ロバート・グラーセ(1930-1993)の訃報記事(NYタイムズ)

" Robert M. Glasse, an anthropologist who helped to trace a fatal neurological disease among New Guinea natives, died on Friday at Calvary Hospital in the Bronx. He was 63 and lived in Manhattan.
He died of cancer, his wife, Bernadette, said.
Dr. Glasse was the anthropologist on a New Guinea Public Health Department team that studied the deadly kuru disease from 1961 to 1963. The project helped win a Nobel Prize for its chief epidemiologist, D. Carleton Gajdusek.
Interviewing members of the Fore tribe, Dr. Glasse helped to track the course of kuru in family trees and record the customs that spread it. After it was found that the disease was a result of handling and eating human brain tissue, the tribe changed its practices and the epidemic ended. Profound Changes
Earlier he lived among the Huli people of Papua, New Guinea, from 1955 to 1960. In a book, "Huli of Papua," published in 1968, he documented their highly developed art of warfare, social organization, religion, symbolism and taboos on mingling between men and women.
Returning in 1979, he found the Huli profoundly changed by conversion to Christianity.
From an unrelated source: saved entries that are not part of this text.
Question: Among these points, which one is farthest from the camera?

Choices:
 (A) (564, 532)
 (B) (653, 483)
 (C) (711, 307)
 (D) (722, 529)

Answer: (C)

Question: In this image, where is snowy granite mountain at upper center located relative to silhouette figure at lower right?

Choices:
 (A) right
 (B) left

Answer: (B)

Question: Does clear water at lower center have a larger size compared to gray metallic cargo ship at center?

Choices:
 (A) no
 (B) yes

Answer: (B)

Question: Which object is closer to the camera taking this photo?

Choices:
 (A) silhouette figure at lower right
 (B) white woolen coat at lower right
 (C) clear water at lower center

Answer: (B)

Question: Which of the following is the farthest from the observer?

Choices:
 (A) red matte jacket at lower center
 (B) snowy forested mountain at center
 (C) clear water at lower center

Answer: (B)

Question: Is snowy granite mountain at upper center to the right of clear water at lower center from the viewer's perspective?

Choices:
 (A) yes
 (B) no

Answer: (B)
Warfare was supplanted by the sport of archery, and violent deaths decreased, bachelor cults faded and women became more independent.
Dr. Glasse was born in Brooklyn and grew up in Manhattan.
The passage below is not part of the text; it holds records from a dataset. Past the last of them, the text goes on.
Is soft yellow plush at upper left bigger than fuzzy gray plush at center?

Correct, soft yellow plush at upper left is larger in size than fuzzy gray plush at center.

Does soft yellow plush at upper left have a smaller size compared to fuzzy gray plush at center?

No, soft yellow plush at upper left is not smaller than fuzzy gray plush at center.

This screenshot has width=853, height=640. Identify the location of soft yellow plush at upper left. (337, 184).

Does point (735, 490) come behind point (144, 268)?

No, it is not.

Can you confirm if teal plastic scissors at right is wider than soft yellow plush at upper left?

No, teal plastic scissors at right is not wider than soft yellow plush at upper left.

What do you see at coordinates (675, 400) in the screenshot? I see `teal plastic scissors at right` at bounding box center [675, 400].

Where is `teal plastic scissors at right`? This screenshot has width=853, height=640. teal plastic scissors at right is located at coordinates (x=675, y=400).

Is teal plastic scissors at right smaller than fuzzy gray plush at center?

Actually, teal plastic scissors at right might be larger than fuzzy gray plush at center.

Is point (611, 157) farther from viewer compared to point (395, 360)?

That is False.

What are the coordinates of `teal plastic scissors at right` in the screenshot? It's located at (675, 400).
After graduating from City College in 1951, he earned a doctorate at the Australian National University in 1963. He also studied at Adelaide University, Sydney University and College de France.
He joined Queens College in New York in 1965 and retired there as a professor in 1990.
His first marriage ended in divorce.
In addition to his wife of 26 years, the former Bernadette Bucher, a professor of literature and intercultural studies at Fordham, he is survived by a sister, Carmen Simmons of Baton Rouge, La."